As I conclude, with all the emphasis at my command, I urge my colleagues in the private sector to: Be Supportive of young talent passionate about innovation; Embracing innovation in our businesses; Support local industries by procuring from them and utilising their products and services (It would send such a strong message when we all acquire the Ditech phone when it is launched in Botswana and other products innovated by Batswana); Help create an ICT friendly environment especially in schools, by assisting with the provision of internet etc. By so doing, we will create an ecosystem that will help this economy with import substitution, export orientation, job creation and self-sustenance, all of which will ensure that this economy remains solid, resolute and is sustained for years to come. There is no reason why Botswana cannot be an innovative nation, and if we as the fixed telephone line, Post Office, cash transaction generation ever had doubts; our techno savvy young people certainly have proven that we can. We have examples of many companies in Botswana who have been successful at exports, Nortex, Flotek, Choppies, Funmart, Letshego and many more can.

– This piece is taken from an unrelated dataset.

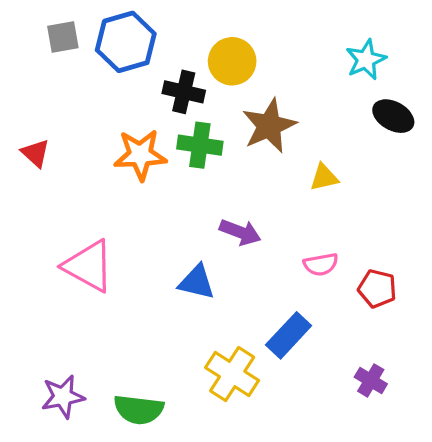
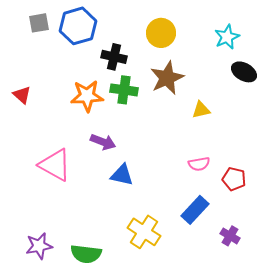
yellow circle: (232, 61) -> (161, 33), moved
purple arrow: (240, 232) -> (103, 142), moved
blue rectangle: (289, 335) -> (195, 210), moved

My last two requests are for Government. Many other economies are surging ahead. Despite conducting benchmarking exercises with Botswana, Rwanda, to quote one example, has been much more successful than Botswana in implementing ICT policies. The implementation of our e-governance systems is not yet where it should be. There is still far too much reliance on the old: on paper, certified copies and rubber stamps, and not enough e-system integration. We as private sector want to help, allow us to assist, and I know that Vice President Masisi is on record calling for this assistance, even through exchange programmes.


Dual citizenship
Government should also seriously consider dual citizenship for those deserving Batswana and other nationals. We have both Batswana and other nationals who grew up in Botswana, and have made names for themselves elsewhere. They have had to move abroad in order to access bigger markets. Many of them are willing to bring back those skills here, they love Botswana, and we can benefit as a society if they expand their businesses into Botswana.

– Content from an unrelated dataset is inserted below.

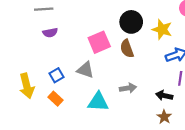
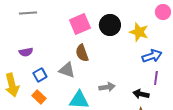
purple semicircle: (50, 33) -> (26, 52), moved
pink square: (99, 42) -> (80, 24), moved
brown semicircle: (127, 49) -> (82, 53), moved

Business Botswana is well placed to take the lead in these endeavours, and I commend Business Botswana President and CEO for their commitment to the development of an innovative and competitive economy that will sustain into the future.


In conclusion Director of ceremonies, I want to echo one of the business leaders in the country who said “we have only one economy, one Botswana, let us make a success of it” Lekwalo Mosienyane, Business Botswana President – 39th HLCC meeting, 19th November 2015.